WESTERLY — The new commanding officer of the Westerly Civil Air Patrol hopes to spread the word about the volunteer organization and educate the public about the fun and importance of aviation.

Maj. Brian Smith of Wakefield was announced as the new commanding officer of the Civil  Air Patrol's Westerly Composite Squadron in December. He was selected by Col. Will Stranahan of the Rhode Island Civil Air Patrol Wing, the highest echelon of the patrol in the state.

"I'm pretty excited, there's a lot of potential in Westerly," Smith said Tuesday.

Smith comes to his new volunteer position with about 10 years of experience on the Wing level of the organization, where he served as inspector general and worked in communications and logistics. He also served in the U.S. Air Force for 10 years, a tenure that included two tours in Thailand.

"It's another way to continue wearing the Air Force uniform," Smith said of his interest in serving in the Civil Air Patrol.

Smith, who works part-time at the University of Rhode Island's Office of Emergency Management, plans to organize an orientation to aviation program in Westerly. He said he envisions an 8-week weekend course for adults that would expose those who attend to the ins and outs of being a pilot. The program will be similar, he said, to a boating course offered by the U.S. Coast Guard Auxiliary.

"To get people interested in aviation and hopefully if they are interested they may be inclined to join the squadron. It will cover all the things a pilot would need to know," Smith said.

The Civil Air Patrol, which is the Air Force's official auxiliary organization, has three primary missions: aerospace education, cadet programs for youth, and emergency services. The Westerly squadron currently has 10 cadets. The patrol's emergency services include inland search-and-rescue missions and aerial reconnaissance and photography following natural disasters.
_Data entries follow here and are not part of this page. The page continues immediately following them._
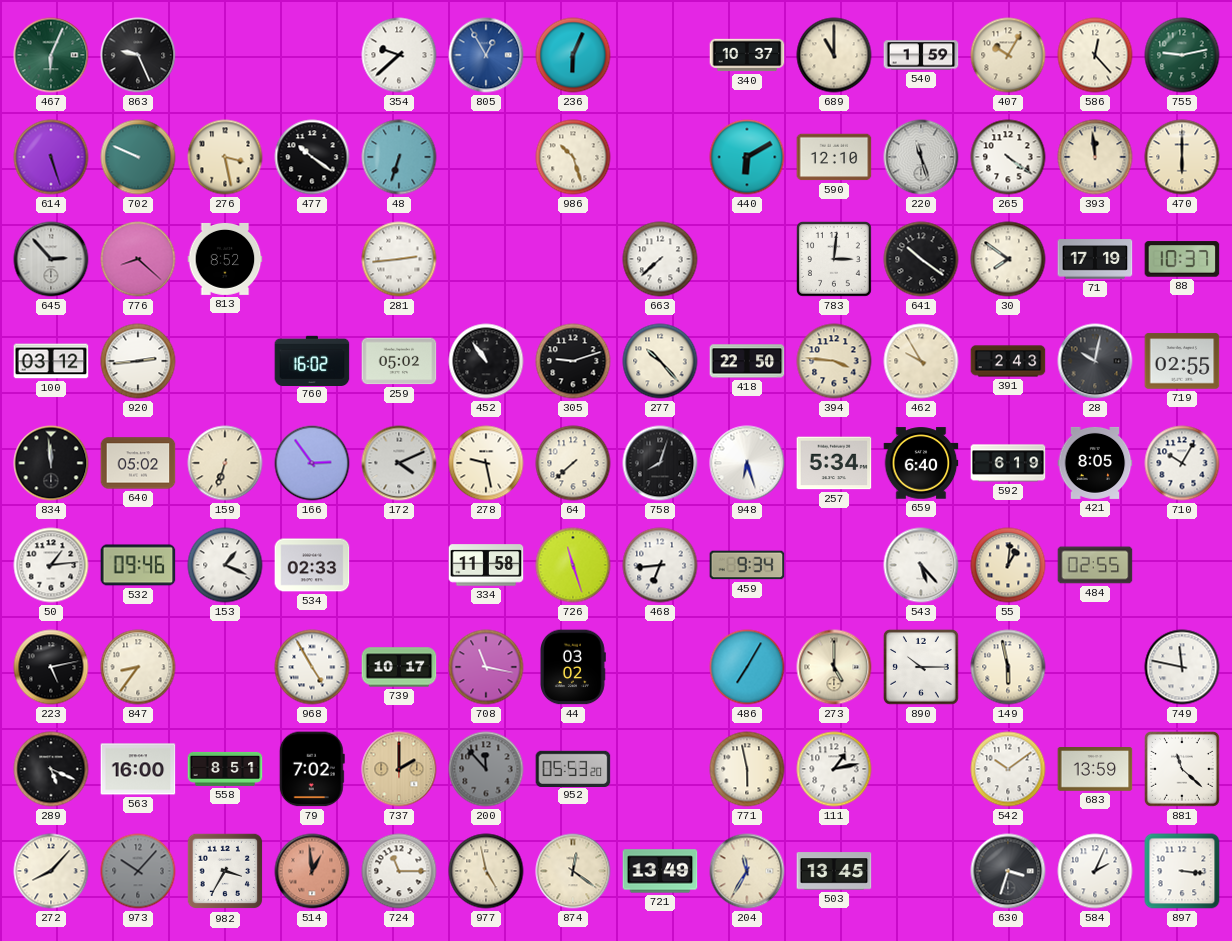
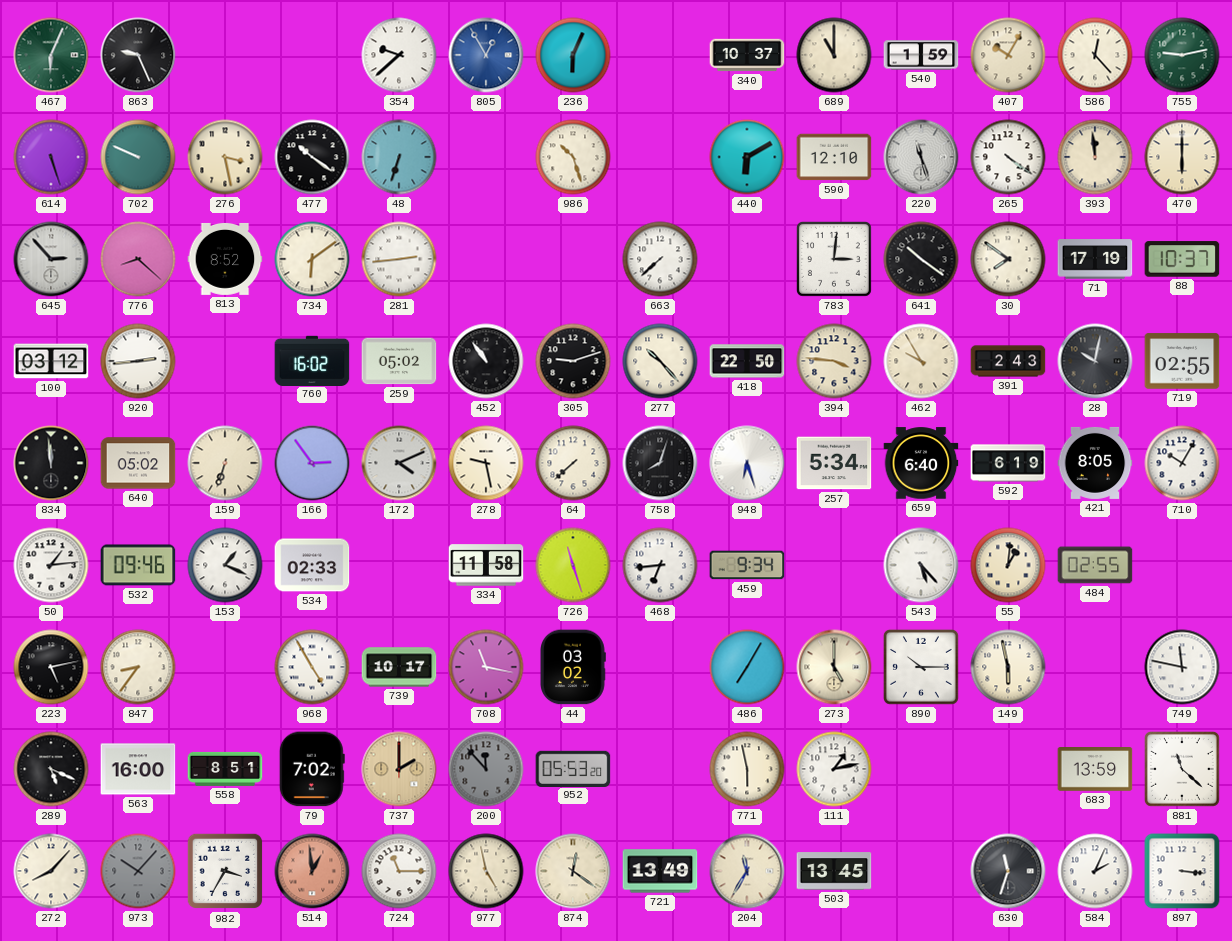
734: none -> 6:09
542: 10:09 -> none
630: 3:33 -> 11:33
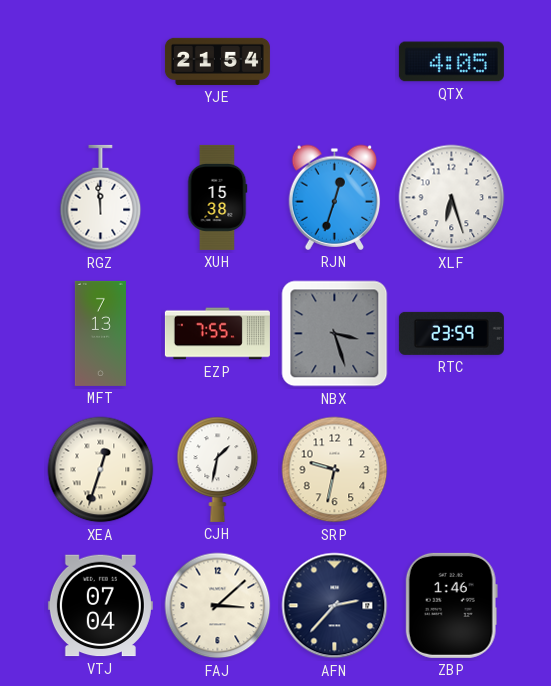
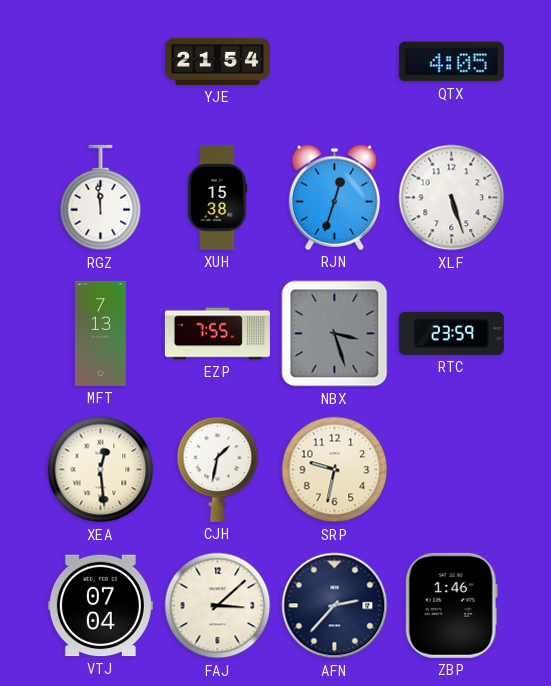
XLF: 6:27 -> 5:27
XEA: 12:33 -> 12:29
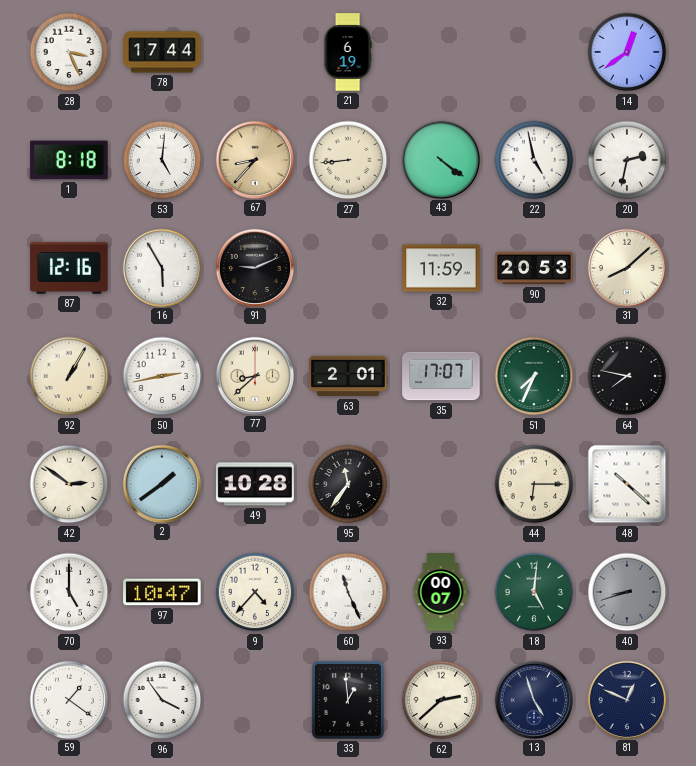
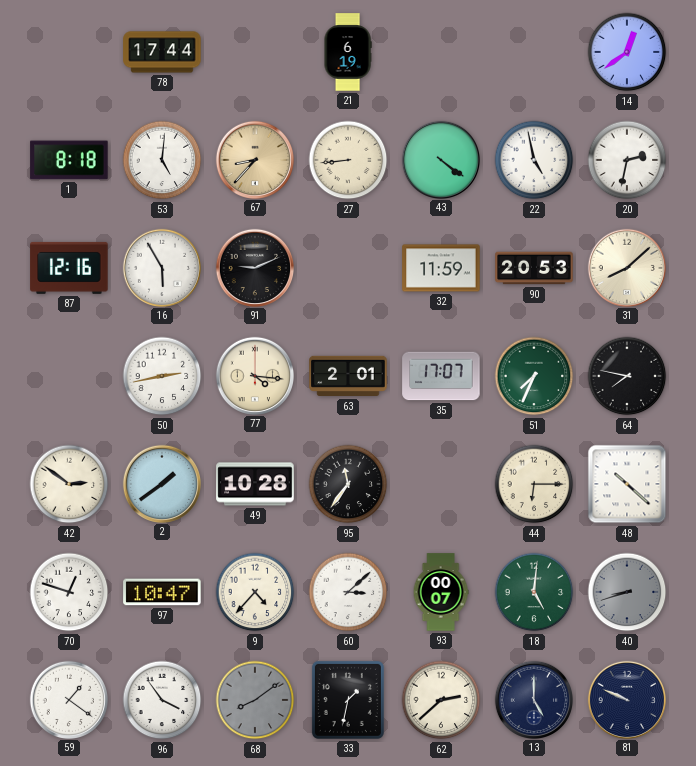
28: 3:26 -> none
92: 1:05 -> none
77: 8:38 -> 4:16
70: 5:00 -> 12:48
60: 11:26 -> 3:08
68: none -> 8:09
33: 12:59 -> 1:32
13: 4:57 -> 5:00
81: 12:49 -> 9:49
Teaching and education both appeal to Smith, who presides over a popular adult-education woodworking class. Most of the students who register for the course are women who are interested in the craft but were previously not exposed to the tools and methods of the work. By the end of the class, Smith said, the students are often thrilled when they are able to build items.

"I get a lot of satisfaction out of that, and it's a fun class," Smith said.

Smith hopes to provide a similar spark when it comes to aviation.

"We're looking to create some enthusiasm and interest," Smith said.